* Brief:
Transcribe exactly the lines from the one holding "Gardens Care Community, has" to the end of the data below, including both of those lines and no others.

* Given data:
++++++++++
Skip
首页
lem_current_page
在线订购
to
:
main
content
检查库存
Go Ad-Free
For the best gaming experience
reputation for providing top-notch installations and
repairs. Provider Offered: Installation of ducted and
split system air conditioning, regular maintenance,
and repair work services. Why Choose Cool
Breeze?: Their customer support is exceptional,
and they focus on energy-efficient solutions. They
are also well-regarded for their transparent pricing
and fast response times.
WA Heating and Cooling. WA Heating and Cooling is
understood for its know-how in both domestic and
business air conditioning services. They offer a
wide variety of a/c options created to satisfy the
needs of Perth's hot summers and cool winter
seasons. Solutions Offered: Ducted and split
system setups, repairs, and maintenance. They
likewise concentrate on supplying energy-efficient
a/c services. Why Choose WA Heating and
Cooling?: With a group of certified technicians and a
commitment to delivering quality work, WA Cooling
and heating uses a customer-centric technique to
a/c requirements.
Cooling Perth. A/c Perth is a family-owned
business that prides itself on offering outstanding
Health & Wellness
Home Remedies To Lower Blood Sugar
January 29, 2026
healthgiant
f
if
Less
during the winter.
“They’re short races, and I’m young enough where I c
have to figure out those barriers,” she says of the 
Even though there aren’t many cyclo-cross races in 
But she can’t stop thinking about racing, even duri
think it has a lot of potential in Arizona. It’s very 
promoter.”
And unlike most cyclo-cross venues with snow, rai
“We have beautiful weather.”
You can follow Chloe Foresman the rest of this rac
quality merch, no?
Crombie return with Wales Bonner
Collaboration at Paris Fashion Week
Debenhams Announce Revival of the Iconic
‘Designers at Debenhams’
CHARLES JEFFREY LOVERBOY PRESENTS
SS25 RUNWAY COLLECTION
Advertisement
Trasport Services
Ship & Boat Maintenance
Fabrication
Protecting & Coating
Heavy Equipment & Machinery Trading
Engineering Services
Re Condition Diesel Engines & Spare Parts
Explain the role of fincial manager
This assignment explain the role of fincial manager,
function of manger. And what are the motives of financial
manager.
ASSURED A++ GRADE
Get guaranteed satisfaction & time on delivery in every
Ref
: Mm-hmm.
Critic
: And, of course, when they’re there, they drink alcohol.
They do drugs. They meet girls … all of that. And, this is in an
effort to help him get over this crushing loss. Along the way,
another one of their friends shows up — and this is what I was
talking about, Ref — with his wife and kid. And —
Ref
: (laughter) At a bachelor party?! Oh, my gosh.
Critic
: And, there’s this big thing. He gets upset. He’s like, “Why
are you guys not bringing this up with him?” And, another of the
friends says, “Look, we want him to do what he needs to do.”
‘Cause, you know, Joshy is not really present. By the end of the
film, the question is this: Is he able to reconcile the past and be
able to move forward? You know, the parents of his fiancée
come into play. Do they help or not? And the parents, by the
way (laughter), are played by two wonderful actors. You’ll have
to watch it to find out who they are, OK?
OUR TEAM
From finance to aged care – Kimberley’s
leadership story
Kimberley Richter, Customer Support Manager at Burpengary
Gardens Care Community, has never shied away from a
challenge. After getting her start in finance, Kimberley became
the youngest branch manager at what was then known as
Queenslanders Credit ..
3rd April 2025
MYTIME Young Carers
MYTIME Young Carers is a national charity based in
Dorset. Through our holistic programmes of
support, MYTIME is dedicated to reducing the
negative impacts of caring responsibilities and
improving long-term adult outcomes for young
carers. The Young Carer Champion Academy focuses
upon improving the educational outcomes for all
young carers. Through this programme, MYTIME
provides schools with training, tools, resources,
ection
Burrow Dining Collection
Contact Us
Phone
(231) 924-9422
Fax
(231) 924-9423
++++++++++
* Response:
Gardens Care Community, has never shied away from a
challenge. After getting her start in finance, Kimberley became
the youngest branch manager at what was then known as
Queenslanders Credit ..
3rd April 2025
MYTIME Young Carers
MYTIME Young Carers is a national charity based in
Dorset. Through our holistic programmes of
support, MYTIME is dedicated to reducing the
negative impacts of caring responsibilities and
improving long-term adult outcomes for young
carers. The Young Carer Champion Academy focuses
upon improving the educational outcomes for all
young carers. Through this programme, MYTIME
provides schools with training, tools, resources,
ection
Burrow Dining Collection
Contact Us
Phone
(231) 924-9422
Fax
(231) 924-9423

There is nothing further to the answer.